Three dozen surgeries to address chronic back, foot and knee pain had failed. But then he read a story about pioneering reconstructive spinal surgery and despite the risk he decided to go under the knife a 37th time. Over the course of the 8 ½-hour operation, Dr. Steve Garfin made four incisions, inserted bolts and rods and placed spacers between Walton’s vertebrae. The surgery was followed by weeks of excruciating physical therapy and experimentation with new medical technology.

“It was the hardest, most difficult thing I ever experienced—harder than the previous 36 surgeries and rehabs combined,’’ Walton said. “But these doctors and therapists wound up putting little Billy back together again. I haven’t felt this good since I was 13. Today, suicide is the furthest thing from my mind. I have everything. I have no pain. I take no medication. I’ve never been busier. I’ve never been happier.”

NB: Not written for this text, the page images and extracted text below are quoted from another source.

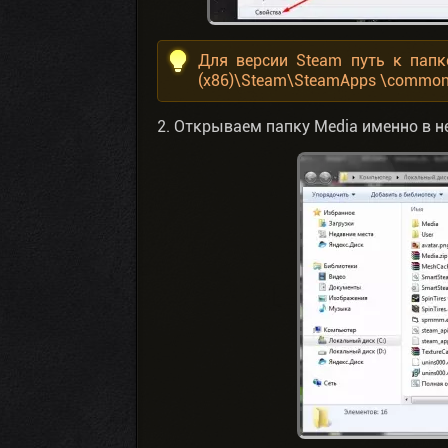
Для версии Steam путь к папк
(x86)\Steam\SteamApps \common\
2. Открываем папку Media именно в н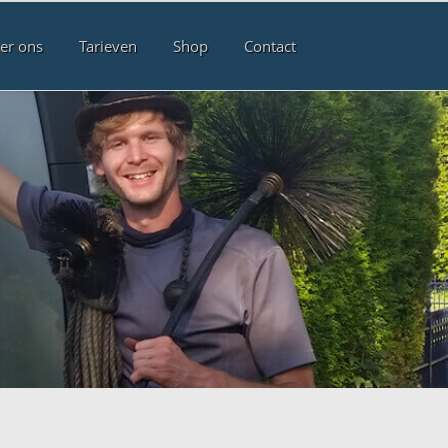
er ons
Tarieven
Shop
Contact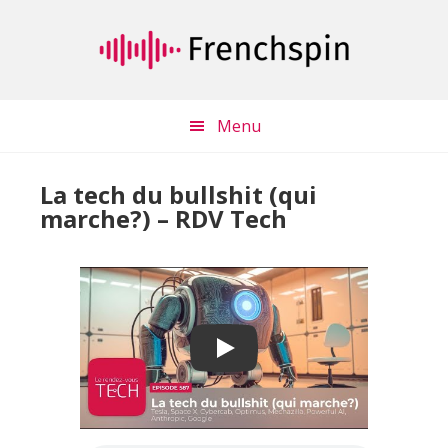
Passer
Passer
au
à
contenu
la
principal
barre
latérale
Menu
principale
La tech du bullshit (qui
marche?) – RDV Tech
Play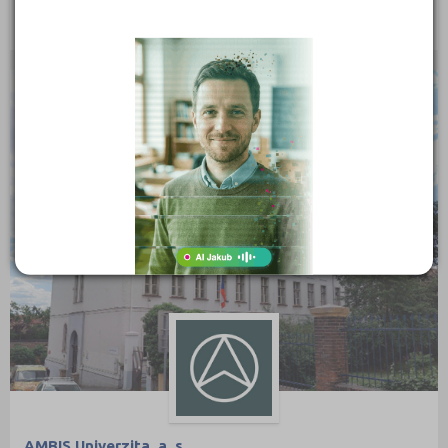
Fakulta podnikohospodářská
Národohospodářská fakulta
VYSOKÉ ŠKOLY
AMBIS Univerzita, a. s.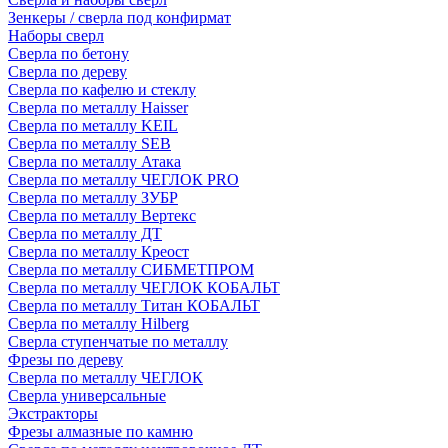
Зенкеры / сверла под конфирмат
Наборы сверл
Сверла по бетону
Сверла по дереву
Сверла по кафелю и стеклу
Сверла по металлу Haisser
Сверла по металлу KEIL
Сверла по металлу SEB
Сверла по металлу Атака
Сверла по металлу ЧЕГЛОК PRO
Сверла по металлу ЗУБР
Сверла по металлу Вертекс
Сверла по металлу ДТ
Сверла по металлу Креост
Сверла по металлу СИБМЕТПРОМ
Сверла по металлу ЧЕГЛОК КОБАЛЬТ
Сверла по металлу Титан КОБАЛЬТ
Сверла по металлу Hilberg
Сверла ступенчатые по металлу
Фрезы по дереву
Сверла по металлу ЧЕГЛОК
Сверла универсальные
Экстракторы
Фрезы алмазные по камню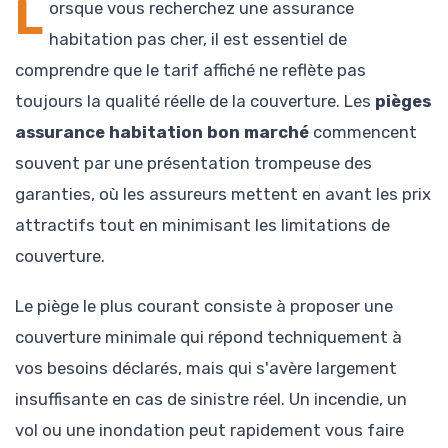
L
orsque vous recherchez une assurance
habitation pas cher, il est essentiel de
comprendre que le tarif affiché ne reflète pas
toujours la qualité réelle de la couverture. Les
pièges
assurance habitation bon marché
commencent
souvent par une présentation trompeuse des
garanties, où les assureurs mettent en avant les prix
attractifs tout en minimisant les limitations de
couverture.
Le piège le plus courant consiste à proposer une
couverture minimale qui répond techniquement à
vos besoins déclarés, mais qui s'avère largement
insuffisante en cas de sinistre réel. Un incendie, un
vol ou une inondation peut rapidement vous faire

And he’s never been more enthusiastic about wanting to share his story and the gratitude he has for all those people who enriched his life and offered encouragement along the way—from his parents to that youth-league coach to Wooden to Glickman to so many others he regards as heroes.

“Heroes make things better,’’ he said. “They’re like forklifts. They lift people and things up, putting them in a better place.’’

Several years ago, Walton met a man in a wheelchair from Batavia who has become one of his heroes. Ricky Palermo was paralyzed in an automobile accident in 1981 and was ready to give up. Then, he attended the Miami Project in Florida. Besides regaining mobility on a motorized bike, Palermo regained a reason to live and to help others who have suffered spinal injuries. Palermo’s annual golf tournament has raised $1.3 million in 21 years.

He met Walton by chance when the former basketball star spoke at the annual Miami Project dinner in New York City several years ago. “We’re in the hotel lobby of the Waldorf Astoria, and in walks this 6-foot-11 guy with red hair wearing a tie-dye T-shirt,’’ Palermo recalls. “Talk about sticking out in a crowd. We introduce ourselves to him and he sits down with us and we hit it off right away. He was so down to earth, so humble. He wasn’t just passing time, going through the motions. He was asking me and my parents all sorts of questions. He seemed sincerely interested in us.”

A friendship was born that will be renewed when the Palermo family attends the Lifespan luncheon.

“Ricky is just one of those positive forces of nature,’’ Walton said. “Despite his enormous challenges, he has an indomitable spirit. He’s one of those forklifts I talk about.”

The feeling, said Palermo, is mutual. Walton lifts him up as much as he lifts up Walton.

“Bill’s always willing to help, especially when I need items for my golf tournament,’’ Palermo said. “He’s such a fun guy to be around. And, yes, he likes to talk.”

That he does. Marty Glickman unleashed Walton’s gift of gab many moons ago. It’s a gift that keeps on giving.

Best-selling author and nationally honored journalist Scott Pitoniak is the Rochester Business Journal sports columnist.